Without outside forces weighing in, and without scientists spending time thinking about what’s not worth pursuing, structural communication incentives point overwhelmingly towards self-promotion.  In the most crude sense, this lack of separation causes personal and financial conflicts of interest that are everywhere in science.  The subjects that scientists talk about tend to be the same subjects that they are trying to get funding to do research on. It’s a clear conflict that’s easy to ignore because who wants to admit that their thinking might be biased by their grant-funding and paper-publishing ambitions?  Nobody who’s trying to get a paper accepted or grant funded, is who.

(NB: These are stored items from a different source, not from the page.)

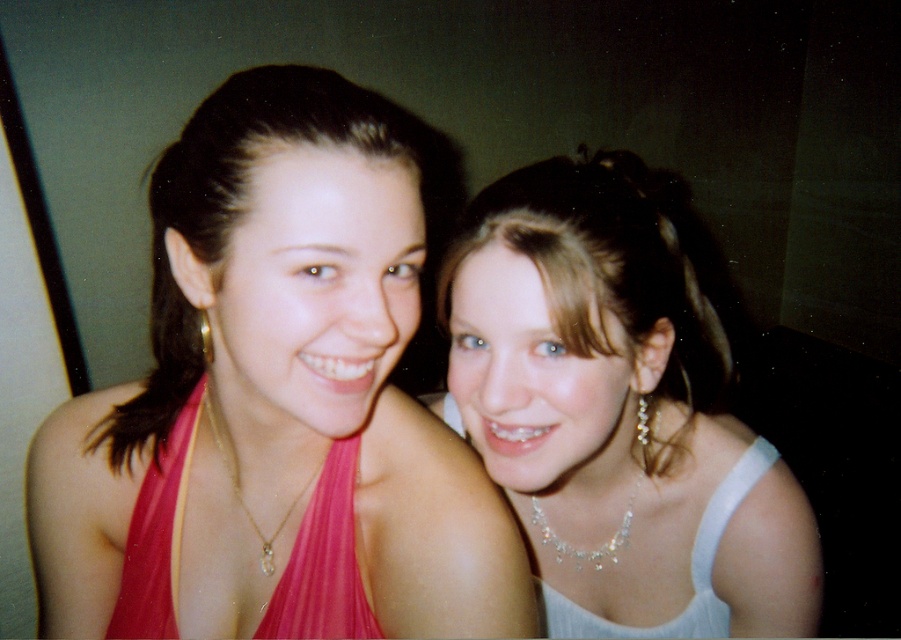 You are taking a photo of two friends. The pink satin halter top at left is represented by point (275, 404). Where should you position the camera to ensure the pink satin halter top at left is centered in the frame?

To center the pink satin halter top at left, position the camera so that the point (275, 404) is at the center of the frame.

You are a photographer setting up a shoot and need to focus on the pink satin halter top at left and the pink satin dress at center. Which one should you adjust your camera focus for first if you want to capture both clearly?

The pink satin halter top at left is closer to the viewer than the pink satin dress at center, so you should focus on the pink satin halter top at left first to ensure both are in focus.

You are a photographer adjusting the camera focus. You notice the pink satin halter top at left and the pearl necklace at upper right in your frame. Which object should you focus on first if you want to ensure both are in focus, considering their vertical positions?

The pink satin halter top at left has a lesser height compared to pearl necklace at upper right. To ensure both are in focus, focus on the pearl necklace at upper right since it is higher and the halter top is lower, allowing the depth of field to cover both.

And so on the one hand, maybe scientists need to rise to the challenge, exercise some willpower and resist the temptation to skew public opinion towards self-glorification.  But heroic accountability is only a small piece inside of a cultural context where thinking, decoupled from experimentation, isn’t valued. Of course, coming from a scientist who, in the act of writing this, is currently thinking decoupled from experimentation, this is all horribly fraught with ego and commercial-profit driven conflict of interest as well.  But nonetheless, maybe there could be a place for theorists in biomedical research, which could be to provide a check on the overwhelming optimism and credulity that the existing system encourages.